-- GOAL OF THE EXERCISE --
If a line in the data holds the string "maximum", list it.

-- PROVIDED DATA --

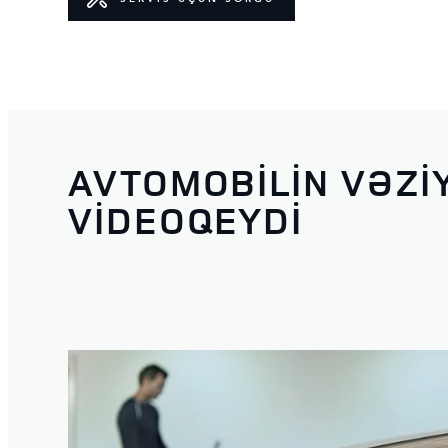
AVTOMOBILIN VƏZI
VIDEOQEYDI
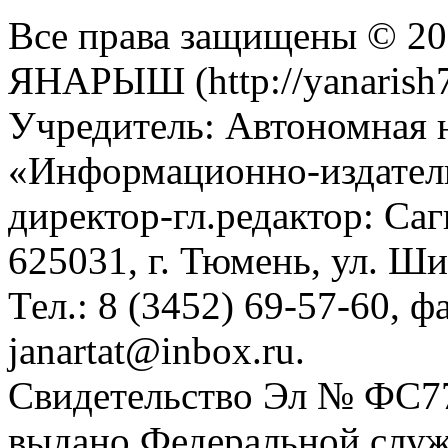
Все права защищены © 201
ЯНАРЫШ (http://yanarish7
Учредитель: Автономная 
«Информационно-издател
директор-гл.редактор: Са
625031, г. Тюмень, ул. Ши
Тел.: 8 (3452) 69-57-60, ф
janartat@inbox.ru.
Свидетельство Эл № ФС77-
выдано Федеральной служб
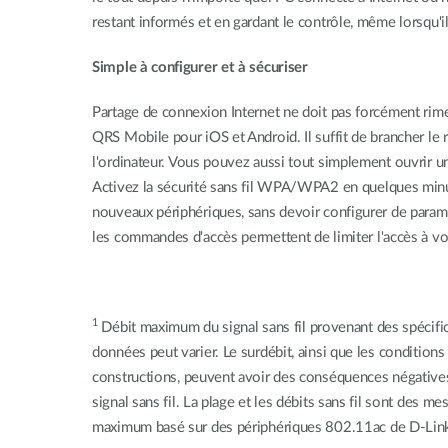
restant informés et en gardant le contrôle, même lorsqu'i
Simple à configurer et à sécuriser
Partage de connexion Internet ne doit pas forcément rimer
QRS Mobile pour iOS et Android. Il suffit de brancher le 
l'ordinateur. Vous pouvez aussi tout simplement ouvrir un
Activez la sécurité sans fil WPA/WPA2 en quelques minutes
nouveaux périphériques, sans devoir configurer de paramèt
les commandes d'accès permettent de limiter l'accès à vo
1
Débit maximum du signal sans fil provenant des spécifi
données peut varier. Le surdébit, ainsi que les conditions
constructions, peuvent avoir des conséquences négatives
signal sans fil. La plage et les débits sans fil sont des m
maximum basé sur des périphériques 802.11ac de D-Lin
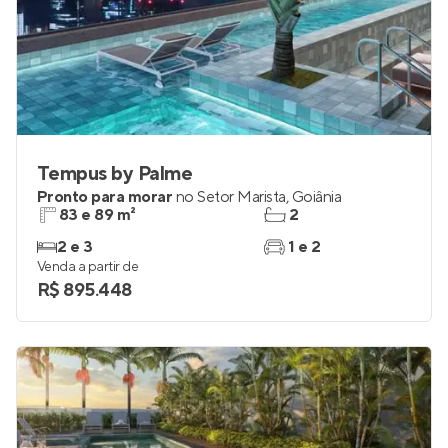
Tempus by Palme
Pronto para morar
no
Setor Marista
,
Goiânia
83 e 89 m²
2
2 e 3
1 e 2
Venda a partir de
R$ 895.448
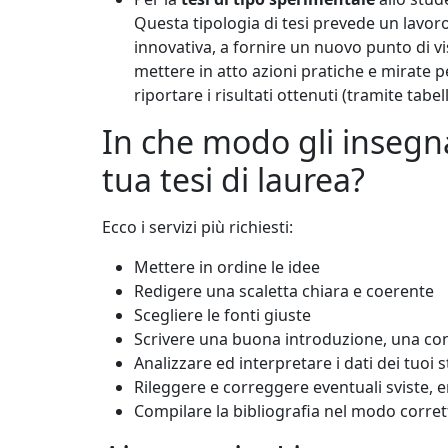
Questa tipologia di tesi prevede un lavoro
innovativa, a fornire un nuovo punto di vis
mettere in atto azioni pratiche e mirate pe
riportare i risultati ottenuti (tramite tabe
In che modo gli insegna
tua tesi di laurea?
Ecco i servizi più richiesti:
Mettere in ordine le idee
Redigere una scaletta chiara e coerente
Scegliere le fonti giuste
Scrivere una buona introduzione, una co
Analizzare ed interpretare i dati dei tuoi st
Rileggere e correggere eventuali sviste, e
Compilare la bibliografia nel modo corret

-- WRITTEN REPLY --
Débit maximum du signal sans fil provenant des spécifi
maximum basé sur des périphériques 802.11ac de D-Lin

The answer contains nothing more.